When rope is selling at $.10 a foot, how many feet can you buy for $.60?
Assume the first two statements are true. Is the final one:
1. true 2. false 3. not certain?
a. The boy plays baseball
b. All baseball players wear hats
c. The boy wears a hat.
The Wonderlic is both a speed (almost nobody has time to answer every question) and power (questions get harder as you go along) test, so the average score is pretty low – about 21/50. And because it is able to provide valid information at a cheap price ($2 – $6 /applicant), more and more companies are using the Wonderlic in hiring decisions. For example the Factory Card and Party Outlet, which has 182 stores nationwide, use the Wonderlic. So does Subway, Peoples Flowers, Security alarm, Workforce Employment Solutions, and many others. Most companies that use the Wonderlic don’t use it in place of other hiring tools like applications forms or the interview.
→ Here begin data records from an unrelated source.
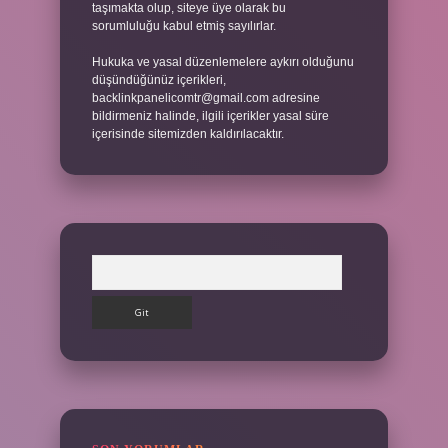
taşımakta olup, siteye üye olarak bu
sorumluluğu kabul etmiş sayılırlar.
Hukuka ve yasal düzenlemelere aykırı olduğunu
düşündüğünüz içerikleri,
backlinkpanelicomtr@gmail.com
adresine
bildirmeniz halinde, ilgili içerikler yasal süre
içerisinde sitemizden kaldırılacaktır.
Arama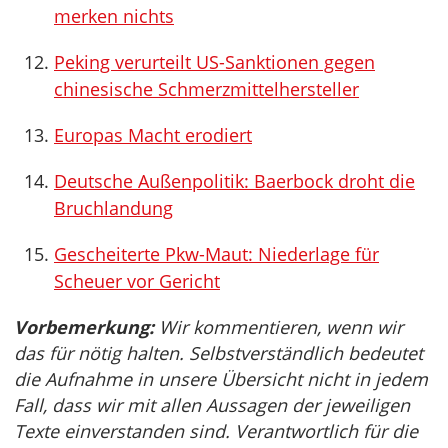
merken nichts
Peking verurteilt US-Sanktionen gegen
chinesische Schmerzmittelhersteller
Europas Macht erodiert
Deutsche Außenpolitik: Baerbock droht die
Bruchlandung
Gescheiterte Pkw-Maut: Niederlage für
Scheuer vor Gericht
Vorbemerkung:
Wir kommentieren, wenn wir
das für nötig halten. Selbstverständlich bedeutet
die Aufnahme in unsere Übersicht nicht in jedem
Fall, dass wir mit allen Aussagen der jeweiligen
Texte einverstanden sind. Verantwortlich für die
Rather, they add the Wonderlic as another source of information – in this case, because of the Wonderlic’s ability to provide valid data on applicants’ intelligence levels.
Interestingly, while intelligence is a big help in performing a job well, it doesn’t make people happier or more satisfied with their jobs. The correlation between intelligence and job satisfaction is about zero. Why? Research suggests that although intelligent people perform better and tend to have more interesting jobs, they also are more critical in evaluating their job conditions. Thus, smart people have it better, but they also expect more.
In the past decade and a half, researchers have begun to expand the meaning of intelligence beyond mental abilities. Some researchers believe that intelligence can be better understood by breaking it down into four subparts: cognitive, social, emotional, and cultural. Cognitive intelligence encompasses the aptitudes that have long been tapped by traditional intelligence tests. Social intelligence is a person’s ability to relate effectively to others. Emotional intelligence is the ability to identify, understand, and manage emotions. And cultural intelligence is awareness of cross cultural differences and the ability to function successfully in cross cultural situations. It’s important to note that this line of inquiry toward multiple intelligences is in its fancy, and the claims made don’t always match the scientific evidence. Furthermore measuring intelligences other than cognitive intelligence has not proven to be easy. Of course, there are many cases in which so called smart people those with high cognitive intelligence don’t necessarily adapt well to everyday life, work well with others or succeed when laced in leadership roles.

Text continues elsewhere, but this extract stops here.